What is needed
For the entries below, repeat exactly each line starting with the one that contains "ая ул. Энтузиастов д.12" and going on through the one that contains "verbessern und Werbung entsprechend der", and no others.

Source material
***

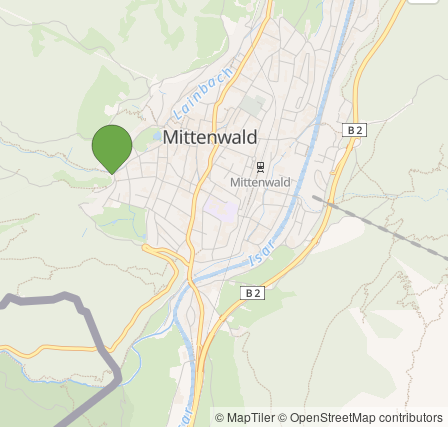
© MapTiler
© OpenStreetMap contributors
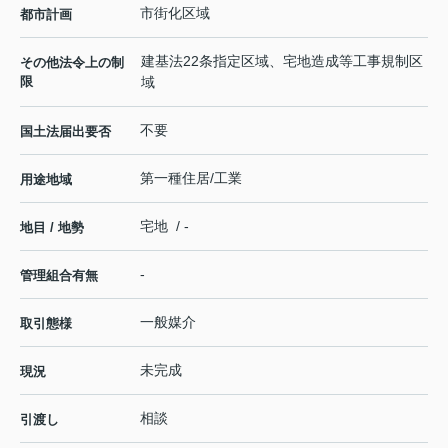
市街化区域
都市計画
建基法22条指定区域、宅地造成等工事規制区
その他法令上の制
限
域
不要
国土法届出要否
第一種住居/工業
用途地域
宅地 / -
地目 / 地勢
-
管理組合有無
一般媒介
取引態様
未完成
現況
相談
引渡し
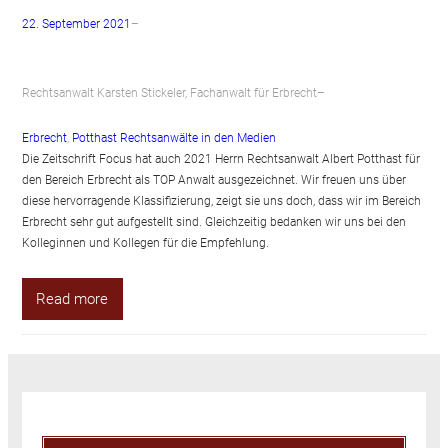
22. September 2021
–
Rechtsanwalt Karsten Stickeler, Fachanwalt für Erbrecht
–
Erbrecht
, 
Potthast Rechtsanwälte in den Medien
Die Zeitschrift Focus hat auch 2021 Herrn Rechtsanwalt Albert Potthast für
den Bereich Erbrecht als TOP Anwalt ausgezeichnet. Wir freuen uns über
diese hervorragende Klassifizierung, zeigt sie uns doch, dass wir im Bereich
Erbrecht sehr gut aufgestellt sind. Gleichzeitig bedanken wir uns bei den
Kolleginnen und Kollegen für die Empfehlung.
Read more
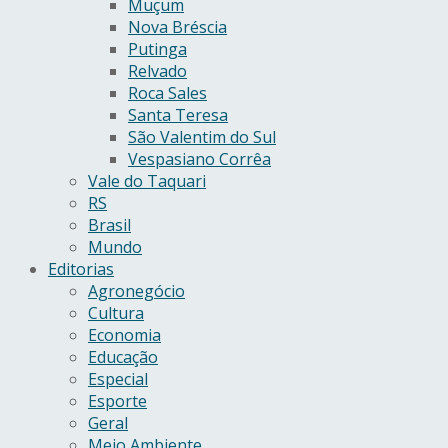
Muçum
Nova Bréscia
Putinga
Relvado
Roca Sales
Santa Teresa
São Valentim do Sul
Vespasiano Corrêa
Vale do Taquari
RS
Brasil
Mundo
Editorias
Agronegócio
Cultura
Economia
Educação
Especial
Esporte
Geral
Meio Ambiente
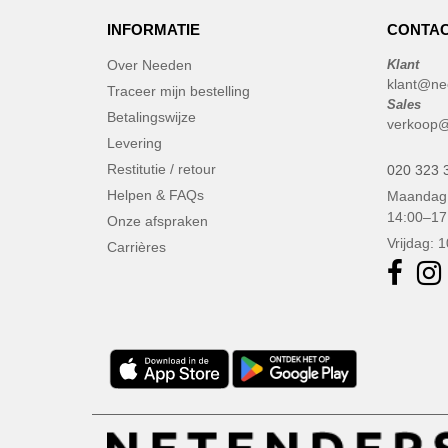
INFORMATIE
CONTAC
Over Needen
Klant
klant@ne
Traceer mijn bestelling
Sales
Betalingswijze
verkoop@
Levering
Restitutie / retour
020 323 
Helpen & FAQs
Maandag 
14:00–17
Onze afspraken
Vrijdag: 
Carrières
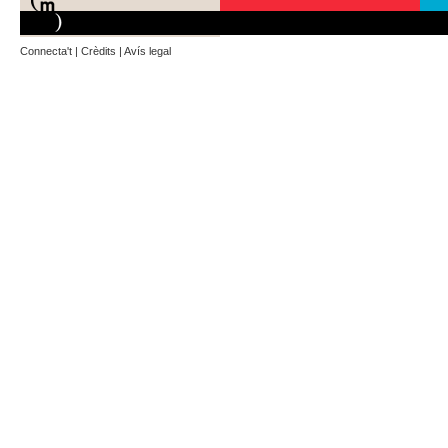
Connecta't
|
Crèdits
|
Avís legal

***

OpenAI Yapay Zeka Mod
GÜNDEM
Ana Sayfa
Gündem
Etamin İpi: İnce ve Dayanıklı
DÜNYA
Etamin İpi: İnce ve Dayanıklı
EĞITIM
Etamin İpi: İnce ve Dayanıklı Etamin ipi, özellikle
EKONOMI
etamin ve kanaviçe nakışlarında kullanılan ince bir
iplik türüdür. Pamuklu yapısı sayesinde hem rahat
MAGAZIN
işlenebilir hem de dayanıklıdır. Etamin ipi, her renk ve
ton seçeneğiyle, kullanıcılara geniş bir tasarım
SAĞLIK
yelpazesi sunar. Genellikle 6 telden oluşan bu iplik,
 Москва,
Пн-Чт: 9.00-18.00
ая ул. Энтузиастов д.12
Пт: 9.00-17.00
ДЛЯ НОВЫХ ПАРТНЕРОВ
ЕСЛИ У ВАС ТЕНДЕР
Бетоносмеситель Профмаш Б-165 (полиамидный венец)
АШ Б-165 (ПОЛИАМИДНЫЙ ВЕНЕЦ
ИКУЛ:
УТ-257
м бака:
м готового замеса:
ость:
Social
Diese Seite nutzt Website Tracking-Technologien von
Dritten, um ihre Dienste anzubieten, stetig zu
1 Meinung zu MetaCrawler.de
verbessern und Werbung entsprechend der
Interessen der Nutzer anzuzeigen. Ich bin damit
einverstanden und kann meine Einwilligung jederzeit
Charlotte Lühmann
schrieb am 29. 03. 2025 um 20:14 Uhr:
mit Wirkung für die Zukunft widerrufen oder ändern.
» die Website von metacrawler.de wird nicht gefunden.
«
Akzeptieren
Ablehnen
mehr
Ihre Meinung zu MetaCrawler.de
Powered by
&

***

Exercise solution
ая ул. Энтузиастов д.12
Пт: 9.00-17.00
ДЛЯ НОВЫХ ПАРТНЕРОВ
ЕСЛИ У ВАС ТЕНДЕР
Бетоносмеситель Профмаш Б-165 (полиамидный венец)
АШ Б-165 (ПОЛИАМИДНЫЙ ВЕНЕЦ
ИКУЛ:
УТ-257
м бака:
м готового замеса:
ость:
Social
Diese Seite nutzt Website Tracking-Technologien von
Dritten, um ihre Dienste anzubieten, stetig zu
1 Meinung zu MetaCrawler.de
verbessern und Werbung entsprechend der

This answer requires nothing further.